きっとこのバイクなら、街乗りからツーリング、ワインディングまで、幅広いフィールドで気持ちよく走れることが期待できそう。80psという最高出力も、公道では「ちょうどいいパワー」ですし、路面状況などに応じ、出力を効率よく路面に伝える「STCS(スズキトラクションコントロールシステム)」など、最新の電子制御システムも採用。安全で快適なライディングが味わえることが期待できます。
なお、価格(税込)は106万7000円で、2023年3月24日(金)より発売中です。
●4位:ホンダ・CL250
ホンダが新しく発売を予定する、250ccの新型スポーツが「CL250」。1962年に登場した250ccの「ドリームCL72スクランブラー」など、オン・オフ両方のスクランブラーと呼ばれる往年の名車を復活させたネオクラシックなモデルです。

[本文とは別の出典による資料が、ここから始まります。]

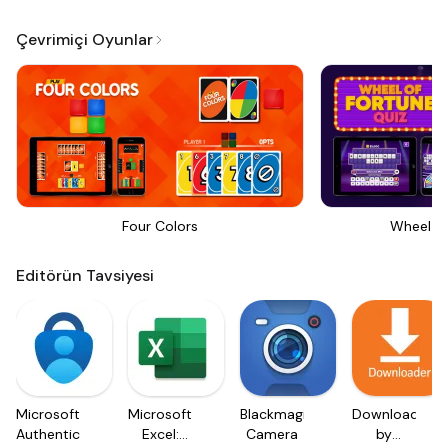
Çevrimiçi Oyunlar
Four Colors
Wheel Of
Editörün Tavsiyesi
Microsoft
Microsoft
Blackmagic
Downloader
Authenticator
Excel:
Camera
by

搭載するエンジンは、最高出力24ps/最大トルク2.3kgf・mを発揮する249ccの水冷4ストローク単気筒。低回転域から高回転域まで扱いやすい出力特性とすることで、オンからオフまで幅広いシーンに対応させています。
また、直径41mmの正立フォークにはフォークブーツも装備。クラシカルな外観に貢献すると共に、ダート走行ではフォークのインナーパイプを飛石や泥から守る役割も果たします。
前述の通り、筆者はフルカウルのスポーツバイク好き。650cc・4気筒のCBR650Rで、ツーリングからサーキットのスポーツ走行まで、主にオンロードでの走りを楽しんでいます。
一方、CL250なら、街乗りからツーリングまで対応する上、オフロードでもフラットなダートならこなせそうなことがポイント。さすがに、樹木が立ち並び、起伏も激しいハードな林道などは難しいでしょうが、ある度は道を選ばず、気軽にライディングできそうな感じですね。メインバイクのCBR650Rに加え、より軽くコンパクトなことで普段の足に使え、オフロードも走れるCL250をセカンドバイクに持てたら最高でしょうね。
価格(税込)は62万1500円。2023年5月18日(木)に発売される予定です。
●5位:ヤマハ・XSR125(市販予定アクセサリー装着車)
ヤマハが市販予定車として参考出品した原付二種のネイキッド「XSR125」も、セカンドバイク的に乗れれば最高だなと思う1台。
ショーでは、スタンダード仕様に加え、同じく市販予定のアクセサリー装着車も並んでおり、そのカフェレーサー的スタイルが楽しそうで選んでみました。
XSRは、レトロなスタイルに最新テクノロジーを融合した、ヤマハがヘリテージスポーツと呼ぶシリーズ。900ccの「XSR900」や700ccの「XSR700」がありますが、XSR125はそれらの125cc版となります。
国内仕様の詳細なスペック、価格や発売時期などは未発表ですが、シリーズ共通のクラシカルなスタイルは、かなりいい感じ。しかも、ビキニカウルやカスタムシートなどのアクセサリーを装着した仕様は、街中にかなりフィットしそうです。
これをベースに、自分好みのカスタムを施して遊ぶのも楽しそう。原付二種バイクならではの取り回しや小回りの良さも魅力ですし、お値段次第では欲しくなってしまいそうな1台です(結局、今回紹介した5台全部が欲しいんですけどね)。
いかがでしたか? 新型モデルって、実際に買えるかどうかは別として、こんな乗り方やあんな走りができそうなど、いろいろ妄想するだけでも楽しくなってしまうものですよね。皆さんも、自分流の新型ベストランキングを選んでみて下さい。